TOPEKA — The clock is ticking toward another crucial deadline for the Kansas Arts Commission, which already lost a year’s worth of federal matching dollars — approximately $1.2 million — because of Gov. Sam Brownback’s veto of state funding.
The National Endowment for the Arts has given the Kansas Arts Commission an extended deadline — Oct. 31 — to submit a partnership proposal to be eligible for federal funding in the next fiscal year, according to arts officials.
But the chances of the Arts Commission writing a detailed and comprehensive plan by that deadline is slim, said Mary Kennedy McCabe, executive director of the Mid-America Arts Alliance, a regional arts organization that serves as a conduit of federal arts dollars.

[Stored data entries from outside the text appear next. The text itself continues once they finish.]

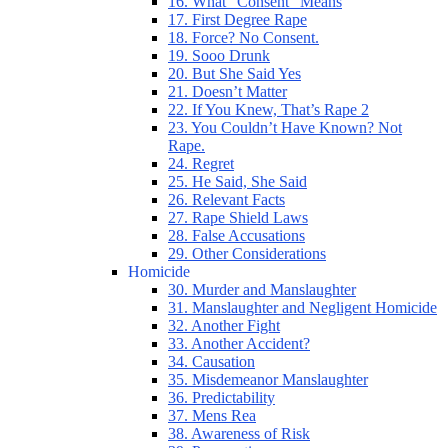
16. What “Consent” Means
17. First Degree Rape
18. Force? No Consent.
19. Sooo Drunk
20. But She Said Yes
21. Doesn’t Matter
22. If You Knew, That’s Rape 2
23. You Couldn’t Have Known? Not
Rape.
24. Regret
25. He Said, She Said
26. Relevant Facts
27. Rape Shield Laws
28. False Accusations
29. Other Considerations
Homicide
30. Murder and Manslaughter
31. Manslaughter and Negligent Homicide
32. Another Fight
33. Another Accident?
34. Causation
35. Misdemeanor Manslaughter
36. Predictability
37. Mens Rea
38. Awareness of Risk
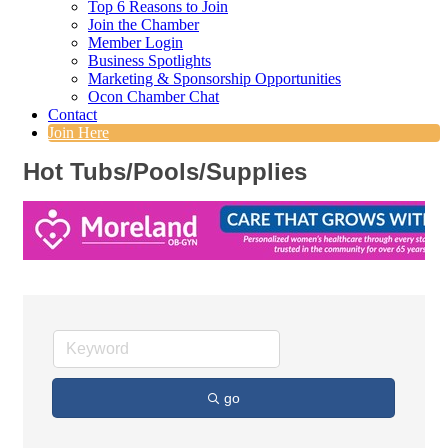
Top 6 Reasons to Join
Join the Chamber
Member Login
Business Spotlights
Marketing & Sponsorship Opportunities
Ocon Chamber Chat
Contact
Join Here
Hot Tubs/Pools/Supplies
go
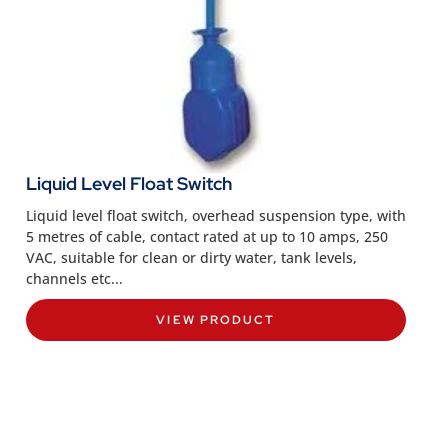
Liquid Level Float Switch
Liquid level float switch, overhead suspension type, with
5 metres of cable, contact rated at up to 10 amps, 250
VAC, suitable for clean or dirty water, tank levels,
channels etc...
VIEW PRODUCT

“The Kansas Arts Commission is currently without paid staff and without a budget,” McCabe said. “To rely solely on the time and energy of volunteers, who may never have written a highly rigorous federal grant application, would be certain failure,” she said.
In May, Brownback vetoed the Kansas Arts Commission budget of $689,000, making Kansas the only state to defund the arts. Above the protest of many in the Legislature and arts organizations across the state, Brownback said arts funding wasn’t a core function of state government, private dollars would make up for the loss of state funds, and the governor indicated that Kansas would still be eligible for federal dollars.
But the National Endowment for the Arts declined to recognize the Arts Commission for federal matching funds this fiscal year because the commission did not have a plan, staff, budget or grant-making strategies in place, McCabe said.
If the lack of federal funding continues for a second year, McCabe said, that would worsen the cultural situation for Kansas.
But in appearances last week before a legislative committee, new leaders of the Kansas Arts Commission and the Kansas Arts Foundation, which is a nonprofit fundraiser, said they were optimistic.
“From a programmatic standpoint, the KAC intends to think outside the box to develop new and innovative ways to promote the arts in Kansas” said Kathy Herzog, vice chair of the Kansas Arts Commission. As far as working with the National Endowment for the Arts, Herzog said there was “nothing new to report at this time.”
Linda Browning Weis, who is chair of the Arts Commission and president of the Arts Foundation, said the foundation has accomplished many goals, including getting its nonprofit status approved by the Internal Revenue Service.
The foundation also is nearing completion of a “responsible gift policy” and development of a new website.
“Great accomplishments take time,” she said. “We will do this right, well, and in a spirit of harmony,” she said.